The company, chiefed by Tucows and Hostopia founder Colin Campbell, also said it has raised $7 million to bring the TLD to market.
Its two rivals for the string were portfolio applicants Donuts and Merchant Law Group. The auction was designed by Cramton Associates and managed by Innovative Auctions of Hong Kong.
Neither competing applicant has had their withdrawals, assuming they’ve been submitted, processed by ICANN yet.
None of the applications were subject to formal objections or Governmental Advisory Committee meddling, giving the successful bidder a relatively clear run at delegation and launch.
.CLUB Domains said in a press release:

Domains like www.golf.club, www.poker.club, and www.book.club should hit the market in late 2013 or early 2014. In addition to acting as the worldwide .CLUB registry, the company has plans to offer .CLUB domain name registrants a web and mobile social platform designed specifically for member engagement and management, making it easy for clubs of any kind to establish themselves on the internet.

According to its application, the registry plans to target:

1. Social Clubs, 2. Sporting Clubs 3. Special Interest/Hobby Clubs, 4. Country Clubs 5. Buying Clubs, 6. Fraternities and Sororities, 7. Personal Clubs, 8. Professional Clubs, 9.School Clubs, 10. Service Clubs, and 11. Night Clubs.

That said, .CLUB does not plan to implement any registration restrictions; .club will be completely open.
The applicant has chosen Neustar to provide its back-end registry.

Tucows co-founder takes hard line on .club gTLD

Kevin Murphy, February 20, 2012, Domain Registries

.CLUB Domains LLC says it has secured funding for its .club generic top-level domain application, and says it is ready to go to an ICANN auction if necessary.
CEO Colin Campbell, a Tucows co-founder, blogged today that the funding deal comes along with “contingent financing… to ensure the company wins the top level domain in an auction.”
Apparently a few other companies have privately revealed that they are also applying for .club, but .CLUB Domains claims that it has no intention of negotiating with them. Campbell wrote:

Unfortunately ICANN’s process has encouraged some speculators to apply for the gTLD with no intention of actually running the top level domain but simply negotiating with legitimate operators. We have been approached by a number of companies who are applying for .Club.

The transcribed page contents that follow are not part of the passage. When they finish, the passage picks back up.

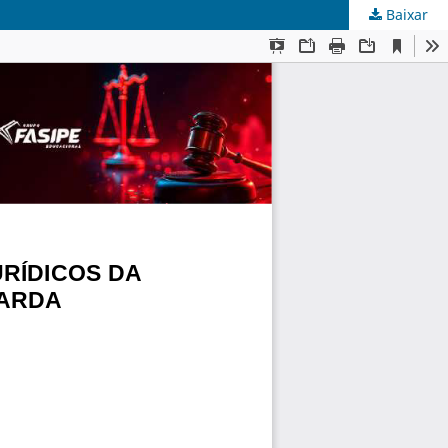
Baixar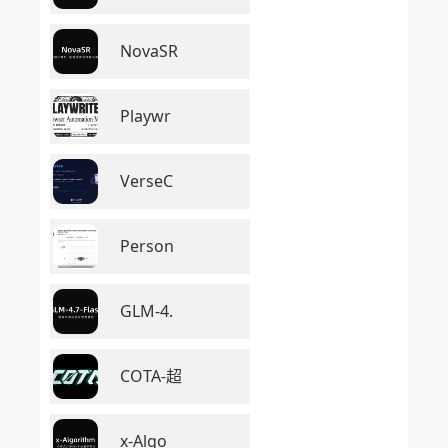
NovaSR
Playwr
VerseC
Person
GLM-4.
COTA-超
x-Algo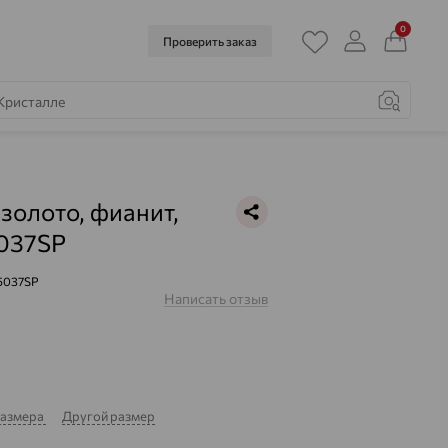
0
Проверить заказ
 золото, фианит,
5037SР
5037SР
Написать отзыв
з
размера
Другой размер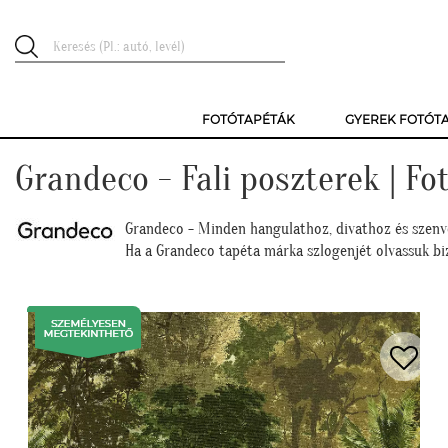
FOTÓTAPÉTÁK
GYEREK FOTÓT
Grandeco - Fali poszterek | F
Grandeco - Minden hangulathoz, divathoz és szenv
Ha a Grandeco tapéta márka szlogenjét olvassuk biz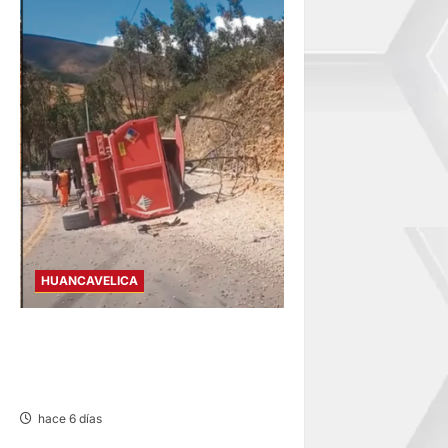
HUANCAVELICA
AHUAYCHA: FALLA DE FRENO
DEJA UNA FALLECIDA Y DOS
HERIDOS
hace 6 días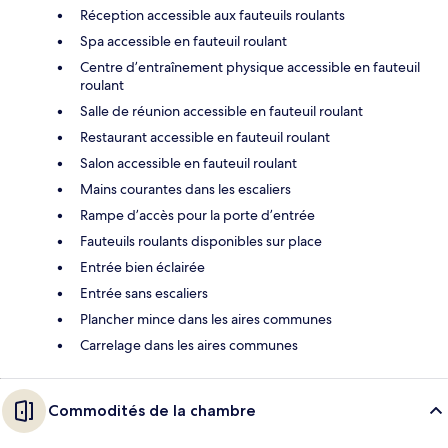
Réception accessible aux fauteuils roulants
Spa accessible en fauteuil roulant
Centre d’entraînement physique accessible en fauteuil
roulant
Salle de réunion accessible en fauteuil roulant
Restaurant accessible en fauteuil roulant
Salon accessible en fauteuil roulant
Mains courantes dans les escaliers
Rampe d’accès pour la porte d’entrée
Fauteuils roulants disponibles sur place
Entrée bien éclairée
Entrée sans escaliers
Plancher mince dans les aires communes
Carrelage dans les aires communes
Commodités de la chambre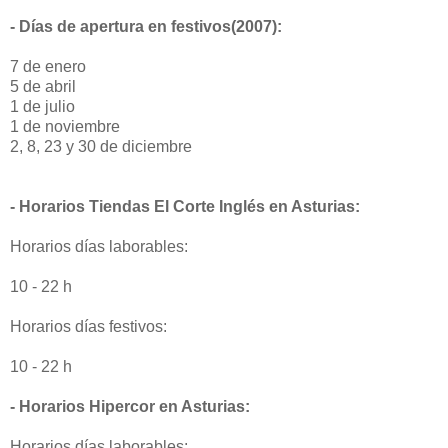
- Días de apertura en festivos(2007):
7 de enero
5 de abril
1 de julio
1 de noviembre
2, 8, 23 y 30 de diciembre
- Horarios Tiendas El Corte Inglés en Asturias:
Horarios días laborables:
10 - 22 h
Horarios días festivos:
10 - 22 h
- Horarios Hipercor en Asturias:
Horarios días laborables: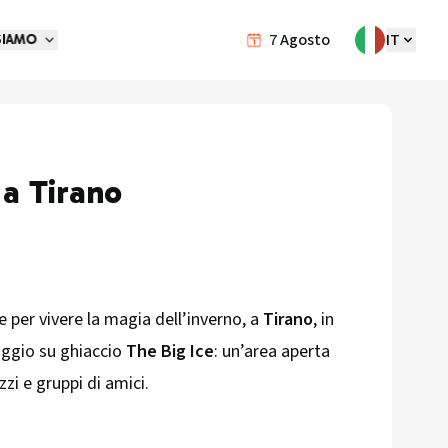
7
Agosto
IT
SIAMO
 a Tirano
 per vivere la magia dell’inverno, a
Tirano
, in
naggio su ghiaccio
The Big Ice
: un’area aperta
zzi e gruppi di amici.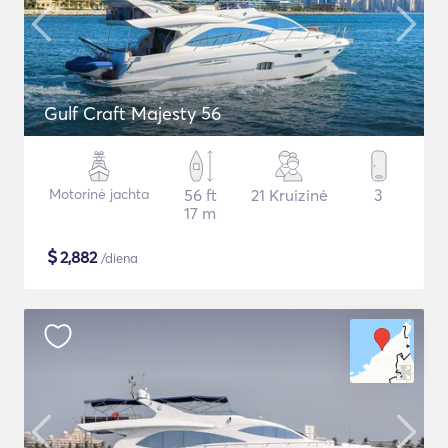
Gulf Craft Majesty 56
Motorinė jachta
56 ft
21 Kruizinė
3
17 m
$
2,882
/diena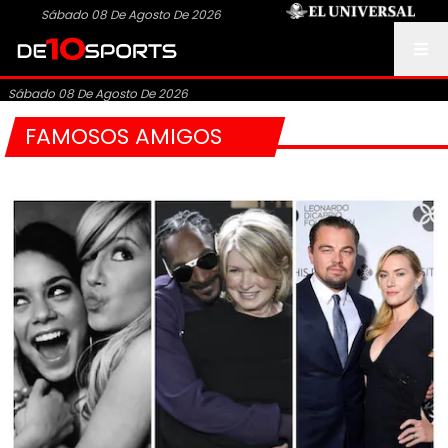
Sábado 08 De Agosto De 2026
Sábado 08 De Agosto De 2026
FAMOSOS AMIGOS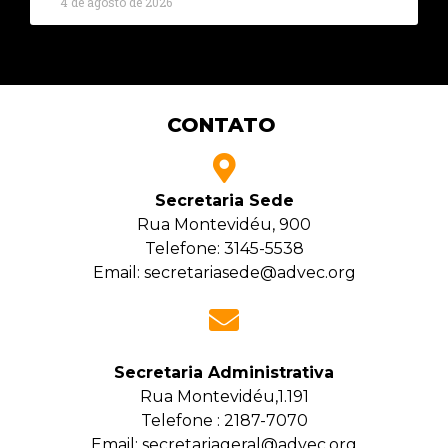
4 de agosto de 2026
CONTATO
Secretaria Sede
Rua Montevidéu, 900
Telefone: 3145-5538
Email: secretariasede@advec.org
Secretaria Administrativa
Rua Montevidéu,1.191
Telefone : 2187-7070
Email: secretariageral@advec.org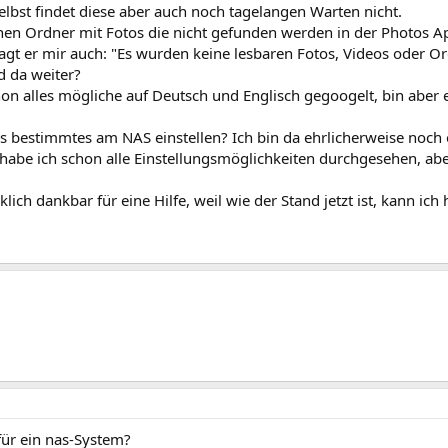
selbst findet diese aber auch noch tagelangen Warten nicht.
nen Ordner mit Fotos die nicht gefunden werden in der Photos A
agt er mir auch: "Es wurden keine lesbaren Fotos, Videos oder O
 da weiter?
on alles mögliche auf Deutsch und Englisch gegoogelt, bin aber ei
 bestimmtes am NAS einstellen? Ich bin da ehrlicherweise noch e
abe ich schon alle Einstellungsmöglichkeiten durchgesehen, aber 
klich dankbar für eine Hilfe, weil wie der Stand jetzt ist, kann ic
für ein nas-System?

Our belief is that is best not to negotiate with these companies or individuals but win the name through an open and fair auction process.

This is a prime example of why revealing new gTLD plans before April 12 may not be the best business strategy — they invite competition from insiders who want a piece of your action.
Whether .CLUB Domains’s hard-line stance on competing applications will help reduce the field for .club — or whether rivals will try to call its bluff — remains to be seen.